Sinopsis Singkat: Hidup Rain yang Berubah Drastis
Rain adalah seorang remaja yang hidup dalam balutan kemewahan. Ia dikenal luas berkat kanal YouTube-nya dengan puluhan ribu subscriber dan jutaan penonton pada acara “Hamba Sahaya Rain.” Hidupnya tampak sempurna: popularitas, pengaruh, serta kepercayaan diri yang menjulang tinggi. Namun, semua itu runtuh dalam satu malam tragis ketika Suri, salah satu peserta tantangannya, ditemukan dalam kondisi hampir meninggal.
Insiden itu menjadi titik balik dalam kehidupan Rain. Ia dikeluarkan dari sekolah, dijauhi oleh lingkungan, dan lebih jauh lagi, orangtua Suri menuntut agar Rain dipindahkan ke sebuah pesantren tradisional di Cirebon. Bagi Rain, ini adalah hukuman yang luar biasa berat.
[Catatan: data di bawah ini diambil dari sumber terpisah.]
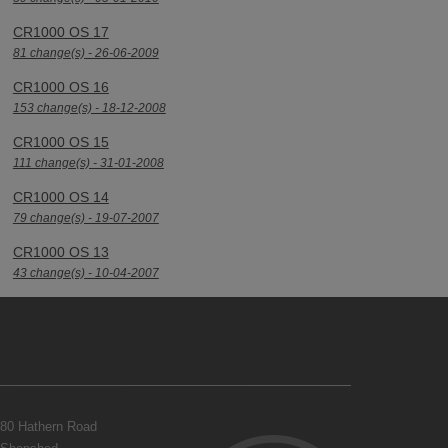
CR1000 OS 17
81 change(s) - 26-06-2009
CR1000 OS 16
153 change(s) - 18-12-2008
CR1000 OS 15
111 change(s) - 31-01-2008
CR1000 OS 14
79 change(s) - 19-07-2007
CR1000 OS 13
43 change(s) - 10-04-2007
80 Hathern Road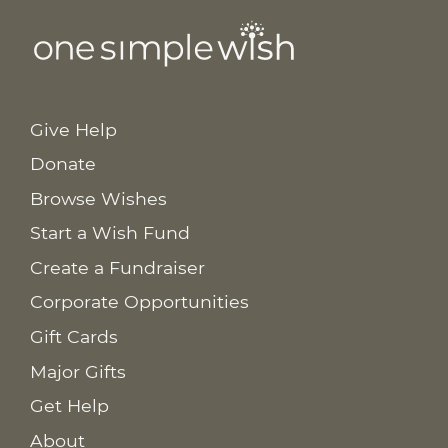
Give Help
Donate
Browse Wishes
Start a Wish Fund
Create a Fundraiser
Corporate Opportunities
Gift Cards
Major Gifts
Get Help
About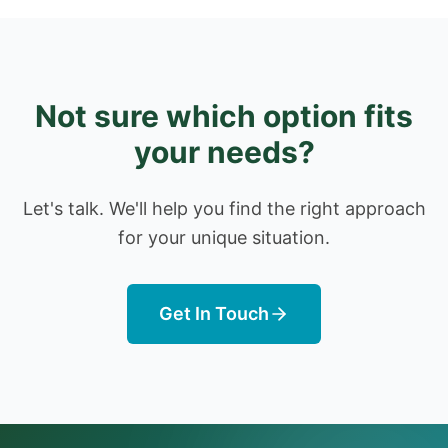
Not sure which option fits
your needs?
Let's talk. We'll help you find the right approach
for your unique situation.
Get In Touch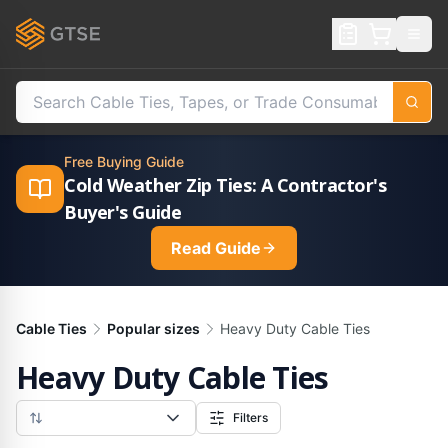
Free Buying Guide
Cold Weather Zip Ties: A Contractor's
Buyer's Guide
Read Guide
Cable Ties
Popular sizes
Heavy Duty Cable Ties
Heavy Duty Cable Ties
Filters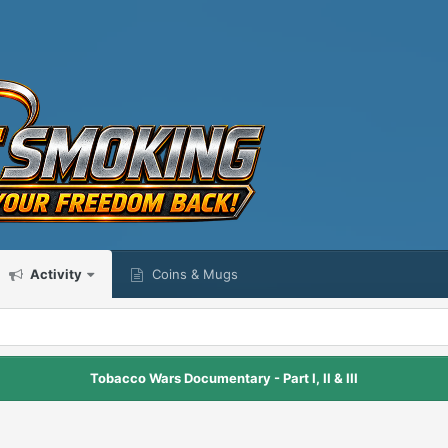
Activity
Coins & Mugs
Tobacco Wars Documentary - Part I, II & III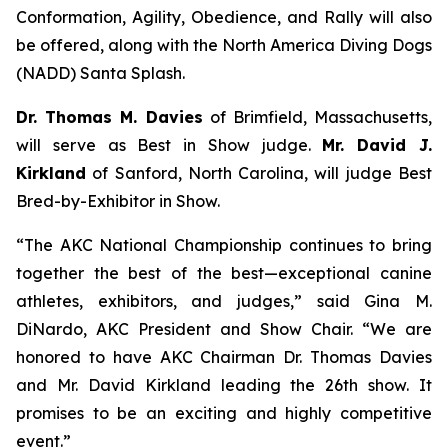
Conformation, Agility, Obedience, and Rally will also
be offered, along with the North America Diving Dogs
(NADD) Santa Splash.
Dr. Thomas M. Davies
of Brimfield, Massachusetts,
will serve as Best in Show judge.
Mr. David J.
Kirkland
of Sanford, North Carolina, will judge Best
Bred-by-Exhibitor in Show.
“The AKC National Championship continues to bring
together the best of the best—exceptional canine
athletes, exhibitors, and judges,” said Gina M.
DiNardo, AKC President and Show Chair. “We are
honored to have AKC Chairman Dr. Thomas Davies
and Mr. David Kirkland leading the 26th show. It
promises to be an exciting and highly competitive
event.”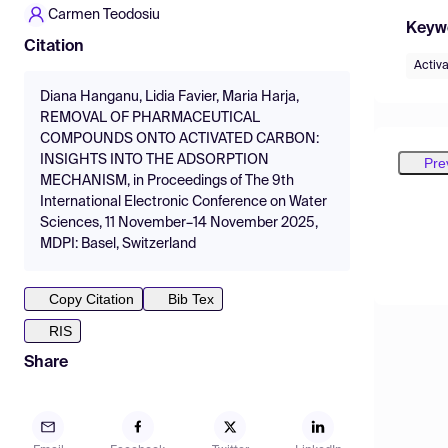
Carmen Teodosiu
Keyw
Citation
Activ
Diana Hanganu, Lidia Favier, Maria Harja,
REMOVAL OF PHARMACEUTICAL
COMPOUNDS ONTO ACTIVATED CARBON:
INSIGHTS INTO THE ADSORPTION
Pre
MECHANISM, in Proceedings of The 9th
International Electronic Conference on Water
Sciences, 11 November–14 November 2025,
MDPI: Basel, Switzerland
Copy Citation
Bib Tex
RIS
Share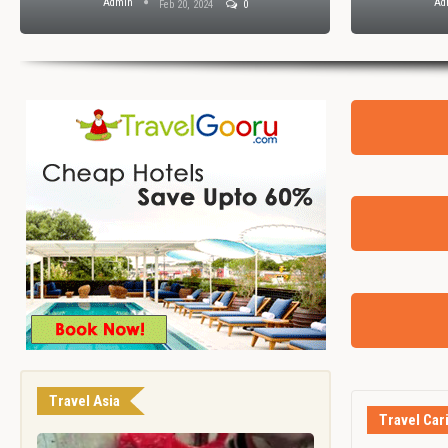
Admin
Ad
Feb 20, 2024
0
Travel Asia
Travel Car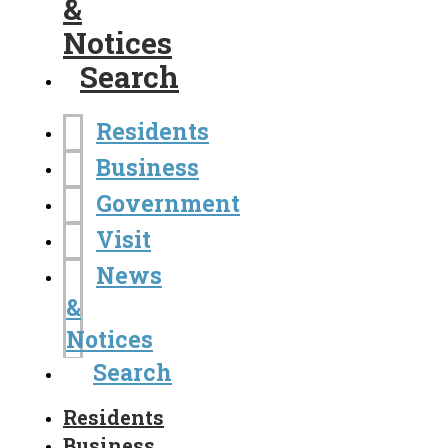
&
Notices
Search
Residents
Business
Government
Visit
News
&
Notices
Search
Residents
Business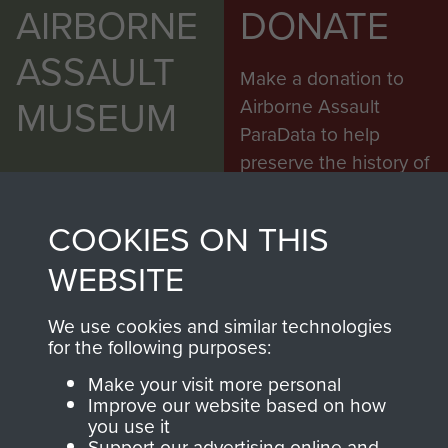
AIRBORNE
DONATE
ASSAULT
Make a donation to
MUSEUM
Airborne Assault
ParaData to help
preserve the history of
The Parachute
Regiment and
COOKIES ON THIS
Airborne Forces
WEBSITE
Visit the museum
Make a donation
We use cookies and similar technologies
for the following purposes:
BECOME A
THE
Make your visit more personal
Improve our website based on how
FRIEND OF
AIRBORNE
you use it
Support our advertising online and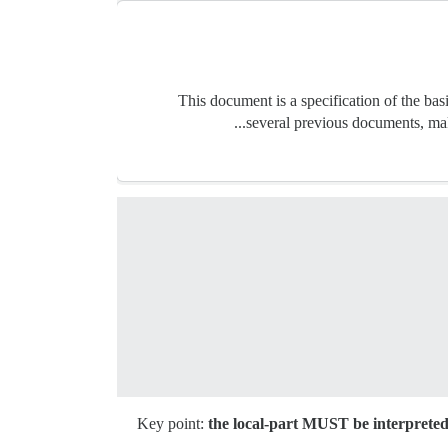
This document is a specification of the basic
several previous documents, mak
Key point:
the local-part MUST be interpreted 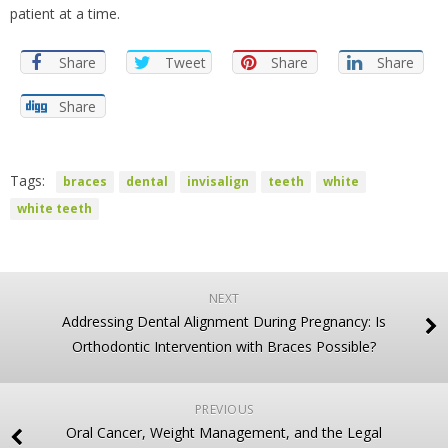
patient at a time.
Share
Tweet
Share
Share
Share
Tags:
braces
dental
invisalign
teeth
white
white teeth
NEXT
Addressing Dental Alignment During Pregnancy: Is
Orthodontic Intervention with Braces Possible?
PREVIOUS
Oral Cancer, Weight Management, and the Legal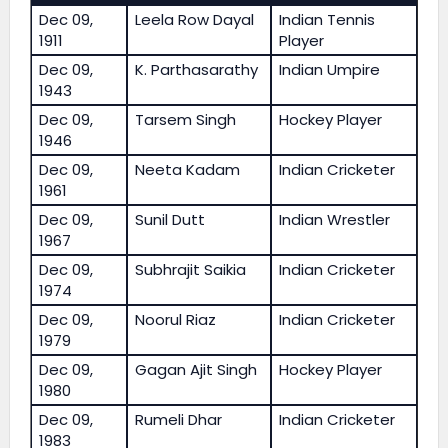
Dec 09,
Leela Row Dayal
Indian Tennis
1911
Player
Dec 09,
K. Parthasarathy
Indian Umpire
1943
Dec 09,
Tarsem Singh
Hockey Player
1946
Dec 09,
Neeta Kadam
Indian Cricketer
1961
Dec 09,
Sunil Dutt
Indian Wrestler
1967
Dec 09,
Subhrajit Saikia
Indian Cricketer
1974
Dec 09,
Noorul Riaz
Indian Cricketer
1979
Dec 09,
Gagan Ajit Singh
Hockey Player
1980
Dec 09,
Rumeli Dhar
Indian Cricketer
1983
Ia harus meninggalkan zona nyamannya, dunia digital, serta segala bentuk kemewahan yang selama ini ia nikmati.
Kehidupan di pesantren benar-benar berbeda dari apa yang pernah ia alami. Tidur beralaskan tikar sederhana, tinggal sekamar dengan empat teman yang punya kisah hidup menyedihkan, mencuci pakaian sendiri dengan air sumur, makan dengan menu sederhana, dan—yang paling sulit baginya—menjalani hari tanpa ponsel. Pertanyaannya, akankah Rain mampu bertahan, bahkan berubah menjadi pribadi yang lebih baik setelah melewati semua pengalaman tersebut?
Mengulik Tema dan Pesan Moral
Novel ini mengangkat tema yang dekat dengan remaja zaman sekarang: gaya hidup digital, popularitas semu, dan pencarian jati diri. Rain mewakili banyak anak muda yang tumbuh dalam era media sosial, di mana validasi sering kali diukur dari jumlah like, subscriber, dan viewer. Popularitas membawa kesenangan, tetapi juga jebakan: sifat angkuh, kurang empati, dan keengganan melihat dunia nyata.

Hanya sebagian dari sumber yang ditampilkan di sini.